The U.S. Department of Justice has outlined a series of steps the Palm Beach County, Fla., school district must take to resolve an investigation into how the nation’s 11th largest school district’s discipline system discriminated against students based on their country of origin and English-speaking abilities.
In addition, the settlement reached this week addresses complaints that the South Florida district failed to enroll children based on their or their parents’ native countries or immigration status.
“All children deserve an equal opportunity to learn, no matter where they are from or what language they speak,” Assistant Attorney General Tom Perez said in a written statement.
The new agreement requires the 180,000-student district to:
- Limit the use of out-of-school suspension generally and bans the use of what the Justice Department called exclusionary discipline for minor misbehavior;
- Expand the use of positive behavioral interventions and supports, or PBIS, an approach in which all students are taught what appropriate behavior is at school, and educators use positive reinforcement to reward students, intervene with varying degrees of intensity when students don’t adhere to school behavior requirements, and use a universal set of consequences. The settlement requires that these interventions and supports be accessible to students learning English;
- Ban school administrators from involving school police when misbehavior can be handled through school disciplinary procedures;
- Require school police to communicate with students in a language they understand, including through use of an interpreter when appropriate;
- Monitor discipline data to identify and address disparities;
- Provide all enrollment and registration forms in every major language spoken in the district, including Spanish, Haitian Creole, Portuguese, Q’anjob’al, and Mam.

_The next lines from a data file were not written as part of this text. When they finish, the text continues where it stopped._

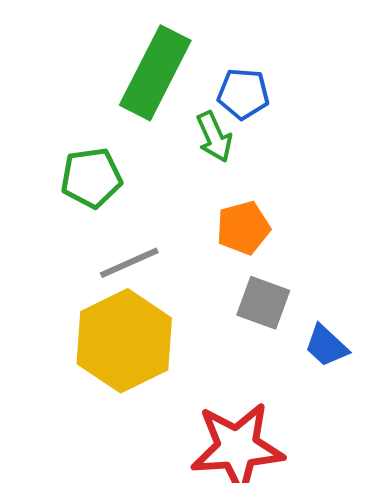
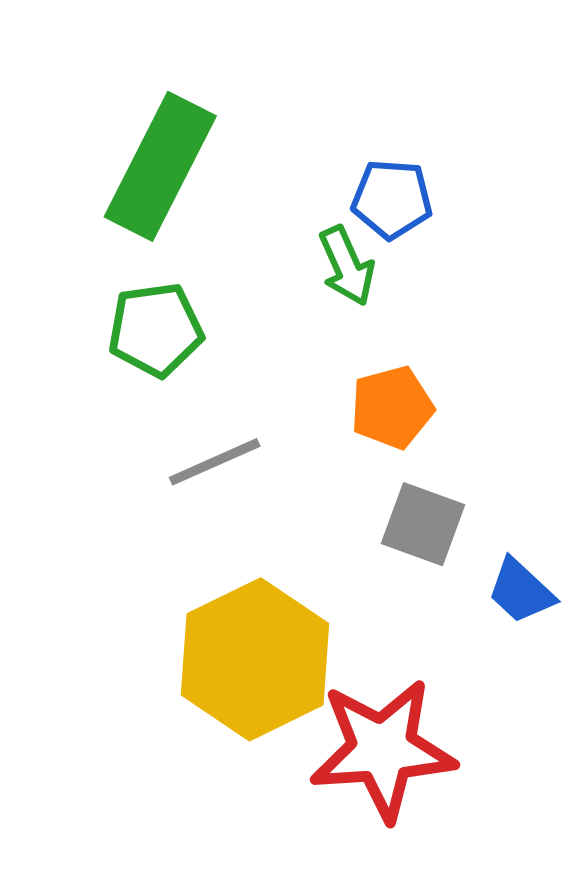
green rectangle: (155, 73) -> (160, 166), moved
yellow hexagon: (124, 341) -> (255, 659), moved

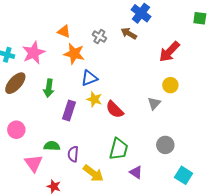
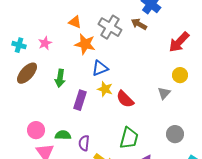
gray cross: (99, 36) -> (110, 27), size x1.6
pink star: (34, 53) -> (45, 43), size x0.6
pink circle: (16, 130) -> (36, 130), moved

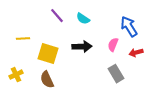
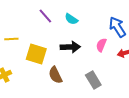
gray rectangle: (116, 74) -> (93, 80), moved
brown semicircle: (47, 80) -> (55, 75), moved

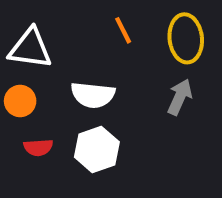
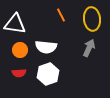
orange circle: (20, 101) -> (20, 50), moved

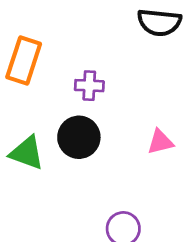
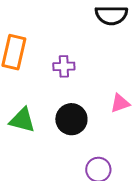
black circle: (79, 137) -> (71, 119), moved

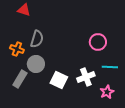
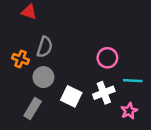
pink circle: (98, 42) -> (107, 58), moved
gray rectangle: (20, 79) -> (33, 108), moved

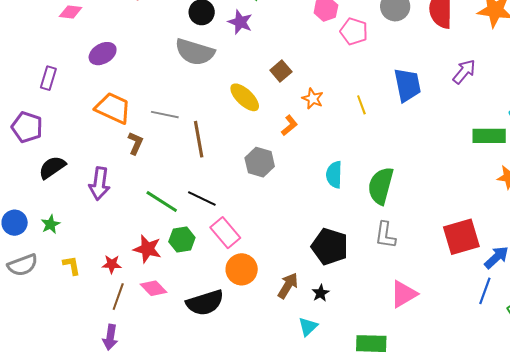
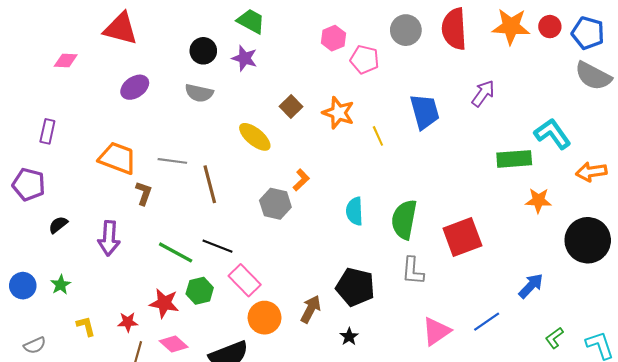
gray semicircle: (195, 52) -> (199, 93), size x0.7
purple ellipse: (103, 54) -> (135, 87), moved
orange star: (313, 99) -> (338, 113), moved, size x1.4
orange L-shape: (289, 125) -> (301, 180), moved
black semicircle: (52, 167) -> (58, 225), size x0.7
red square: (461, 237) -> (462, 237), moved
gray semicircle: (23, 265) -> (35, 345), moved, size x0.7
brown arrow: (288, 286) -> (311, 309), moved
blue line: (485, 291) -> (487, 322), moved, turned 40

Q’anjob’al and Mam are languages spoken by people who are native to some parts of Guatemala and Mexico. (The district must provide this information in additional languages that will be added in the future.);
- And, fully implement an enrollment and registration process adopted last year that bans barriers to enrollment on the basis of race , color, religion, or other factors and requires the district to provide translation and interpretation services as necessary for families.
The settlement stems from complaints filed in 2011 with the Justice Department’s civil rights division. About 11 percent of the district’s students are English-language learners. Some of the work required of the district is already in progress, the settlement notes.
Barbara Briggs, an attorney with the Legal Aid Society of Palm Beach County who filed the original complaints, told The Palm Beach Post that she was pleased with the agreement.
“I’m hopeful that all children and youth who are eligible will now be enrolled in Palm Beach County Schools,” Briggs told the newspaper. She noted that the Justice Department’s investigation found that while black students make up less than a third of elementary school students, they represent two-thirds of the out-of-school suspensions, and added that she hopes the district’s new discipline code, along with the agreement, will go “a long way to reversing that decades-old disproportionate suspension rate in the district.”